This is the Lobster Claw Nebula, shot over several nights from my backyard using over 17 hours of exposure time. [OC]

Image from preview.redd.it and submitted by TheVastReaches
image showing This is the Lobster Claw Nebula, shot over several nights from my backyard using over 17 hours of exposure time. [OC]

TheVastReaches on November 29th, 2020 at 00:01 UTC »

To see more of my space photography, you can always find me on Instagram @thevastreaches

The Lobster Claw hangs in space toward the well known “W” shaped constellation of Cassiopeia. This is an emission nebula, meaning it glows dimly as the hydrogen and oxygen gasses are ionized by the nearby stars.

These stars coalesce, gravitationally, from these gasses. Once they ignite nuclear fusion, the radiation pushes the clouds back into the convoluted, glowing shapes I see through my telescope.

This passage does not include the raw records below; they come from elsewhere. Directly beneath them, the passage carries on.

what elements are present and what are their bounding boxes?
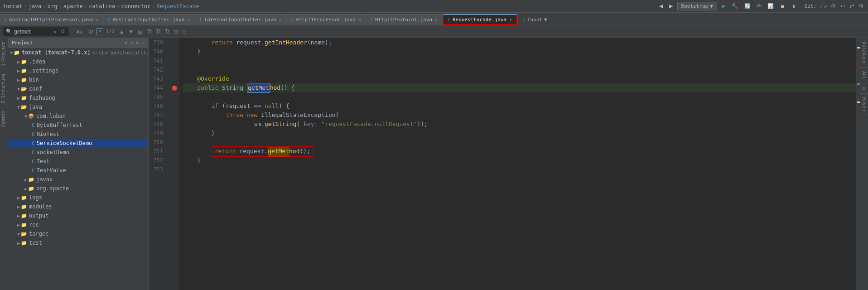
database-panel-tab[interactable]: Database xyxy=(860,38,868,68)
tree-testfolder[interactable]: ▶ 📁 test xyxy=(8,238,148,247)
tree-javax[interactable]: ▶ 📁 javax xyxy=(8,175,148,184)
folder-icon: 📁 xyxy=(14,50,20,56)
tab-close-icon[interactable]: × xyxy=(187,17,190,22)
tab-internalinputbuffer[interactable]: C InternalInputBuffer.java × xyxy=(195,14,287,25)
commit-panel-tab[interactable]: Commit xyxy=(0,107,8,130)
search-prev-btn[interactable]: ▲ xyxy=(117,28,125,35)
tree-orgapache[interactable]: ▶ 📁 org.apache xyxy=(8,184,148,193)
search-tt3-btn[interactable]: Tt xyxy=(164,28,171,35)
tree-java[interactable]: ▼ 📂 java xyxy=(8,102,148,111)
tree-settings[interactable]: ▶ 📁 .settings xyxy=(8,66,148,75)
tree-item-label: res xyxy=(29,222,39,228)
navigate-forward-btn[interactable]: ▶ xyxy=(667,2,675,10)
tree-root[interactable]: ▼ 📁 tomcat [tomcat-7.0.x] G:\lu'ban\tomc… xyxy=(8,48,148,57)
tree-arrow-icon: ▶ xyxy=(17,204,20,209)
tab-close-icon[interactable]: × xyxy=(96,17,98,22)
tree-item-label: .idea xyxy=(29,58,45,65)
folder-icon: 📁 xyxy=(28,186,34,192)
maven-mini-panel-tab[interactable]: m xyxy=(860,83,868,94)
pause-button[interactable]: ⏸ xyxy=(790,3,798,10)
tree-socketdemo[interactable]: C socketDemo xyxy=(8,148,148,157)
tab-http11processor[interactable]: C Http11Processor.java × xyxy=(287,14,366,25)
tree-bin[interactable]: ▶ 📁 bin xyxy=(8,75,148,84)
tab-label: RequestFacade.java xyxy=(453,17,506,23)
ant-panel-tab[interactable]: Ant xyxy=(860,68,868,83)
stop-button[interactable]: ⏹ xyxy=(778,3,787,10)
tab-requestfacade[interactable]: C RequestFacade.java × xyxy=(443,14,517,25)
breadcrumb-tomcat[interactable]: tomcat xyxy=(3,3,22,10)
git-settings-btn[interactable]: ⚙ xyxy=(857,2,865,10)
tree-modules[interactable]: ▶ 📁 modules xyxy=(8,202,148,211)
input-tab-icon: i xyxy=(522,17,526,23)
folder-icon: 📁 xyxy=(21,204,27,210)
reload-button[interactable]: ⟳ xyxy=(755,2,763,10)
sidebar-sync-icon[interactable]: ⊕ xyxy=(125,40,128,46)
search-input[interactable] xyxy=(14,29,50,35)
tab-close-icon[interactable]: × xyxy=(279,17,282,22)
breadcrumb-connector[interactable]: connector xyxy=(121,3,150,10)
coverage-button[interactable]: 📊 xyxy=(766,2,776,10)
navigate-back-btn[interactable]: ◀ xyxy=(657,2,665,10)
tree-res[interactable]: ▶ 📁 res xyxy=(8,220,148,229)
search-in-selection-btn[interactable]: ▤ xyxy=(136,28,144,35)
search-tt2-btn[interactable]: Tt xyxy=(154,28,162,35)
git-check-icon[interactable]: ✓ xyxy=(819,3,823,10)
tab-abstracthttp11processor[interactable]: C AbstractHttp11Processor.java × xyxy=(0,14,104,25)
search-filter-btn[interactable]: ▽ xyxy=(181,28,188,35)
breadcrumb-file[interactable]: RequestFacade xyxy=(157,3,199,10)
structure-panel-tab[interactable]: Z-Structure xyxy=(0,70,8,107)
tree-test[interactable]: C Test xyxy=(8,157,148,166)
git-undo-btn[interactable]: ↩ xyxy=(839,2,847,10)
tab-abstractinputbuffer[interactable]: C AbstractInputBuffer.java × xyxy=(104,14,195,25)
search-word-btn[interactable]: W xyxy=(86,28,95,35)
search-tt-btn[interactable]: Tt xyxy=(145,28,153,35)
git-history-btn[interactable]: ⏱ xyxy=(829,3,838,10)
tree-testvalve[interactable]: C TestValve xyxy=(8,166,148,175)
tree-output[interactable]: ▶ 📁 output xyxy=(8,211,148,220)
bootstrap-dropdown[interactable]: Bootstrap ▼ xyxy=(677,2,717,10)
search-clear-btn[interactable]: × xyxy=(52,29,58,35)
search-match-getmet-751: getMet xyxy=(268,147,289,156)
update-button[interactable]: 🔄 xyxy=(743,2,752,10)
git-push-icon[interactable]: ✔ xyxy=(824,3,828,10)
maven-panel-tab[interactable]: Maven xyxy=(860,94,868,115)
tree-logs[interactable]: ▶ 📁 logs xyxy=(8,193,148,202)
tree-fuzhuang[interactable]: ▶ 📁 fuzhuang xyxy=(8,93,148,102)
breadcrumb-java[interactable]: java xyxy=(29,3,42,10)
search-align-btn[interactable]: ⊟ xyxy=(172,28,179,35)
tree-bytebuffertest[interactable]: C ByteBufferTest xyxy=(8,121,148,130)
build-button[interactable]: 🔨 xyxy=(730,2,740,10)
tree-item-label: com.luban xyxy=(36,113,66,119)
input-tab[interactable]: i Input ▼ xyxy=(517,14,551,25)
java-file-icon: C xyxy=(5,17,7,22)
tree-servicesocketdemo[interactable]: C ServiceSocketDemo xyxy=(8,139,148,148)
search-regex-opt-btn[interactable]: * xyxy=(96,28,103,35)
tree-conf[interactable]: ▼ 📂 conf xyxy=(8,84,148,93)
search-next-btn[interactable]: ▼ xyxy=(127,28,135,35)
tree-arrow-icon: ▶ xyxy=(17,96,20,101)
line-breakpoint-744[interactable]: 🔴 xyxy=(169,83,179,92)
tab-close-icon[interactable]: × xyxy=(358,17,361,22)
sidebar-collapse-icon[interactable]: ≡ xyxy=(130,40,133,46)
breadcrumb-catalina[interactable]: catalina xyxy=(89,3,115,10)
breadcrumb-org[interactable]: org xyxy=(48,3,58,10)
tree-comluban[interactable]: ▼ 📦 com.luban xyxy=(8,111,148,121)
search-case-btn[interactable]: Aa xyxy=(74,28,84,35)
tree-target[interactable]: ▼ 📂 target xyxy=(8,229,148,238)
input-tab-label: Input xyxy=(527,17,542,23)
project-sidebar: Project ⊕ ≡ ⚙ — ▼ 📁 tomcat [tomcat-7.0.x… xyxy=(8,38,149,290)
search-regex-btn[interactable]: ↺ xyxy=(59,28,66,35)
sidebar-settings-icon[interactable]: ⚙ xyxy=(136,40,139,46)
project-panel-tab[interactable]: 1:Project xyxy=(0,38,8,70)
breadcrumb-apache[interactable]: apache xyxy=(63,3,83,10)
tab-http11protocol[interactable]: C Http11Protocol.java × xyxy=(366,14,443,25)
tree-arrow-icon: ▶ xyxy=(17,59,20,64)
git-compare-btn[interactable]: ⇄ xyxy=(848,2,856,10)
editor-code[interactable]: return request.getIntHeader(name); } @Ov… xyxy=(179,38,856,290)
tree-niotest[interactable]: C NioTest xyxy=(8,130,148,139)
tab-close-icon[interactable]: × xyxy=(509,17,512,22)
tree-idea[interactable]: ▶ 📁 .idea xyxy=(8,57,148,66)
sidebar-close-icon[interactable]: — xyxy=(141,40,145,46)
run-button[interactable]: ▶ xyxy=(720,2,727,10)
tab-close-icon[interactable]: × xyxy=(435,17,438,22)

Technical side notes... - I mount my telescope on a motorized mount that tracks opposite the Earth’s rotation, so I can reframe the target night after night and add exposure time to the image. - This image was done in narrowband light on the achromatic AR152 telescope. I find this scope to be a remarkable performer, considering its being used in a photographic capacity which it was never intended for.

✨ —> 🔭 Explore Scientific AR152 Explore Scientific .7x Reducer/Corrector ZWO ASI183MM Pro Celestron AVX HaOIII 17.2 hours total exposure

DanielJStein on November 29th, 2020 at 00:18 UTC »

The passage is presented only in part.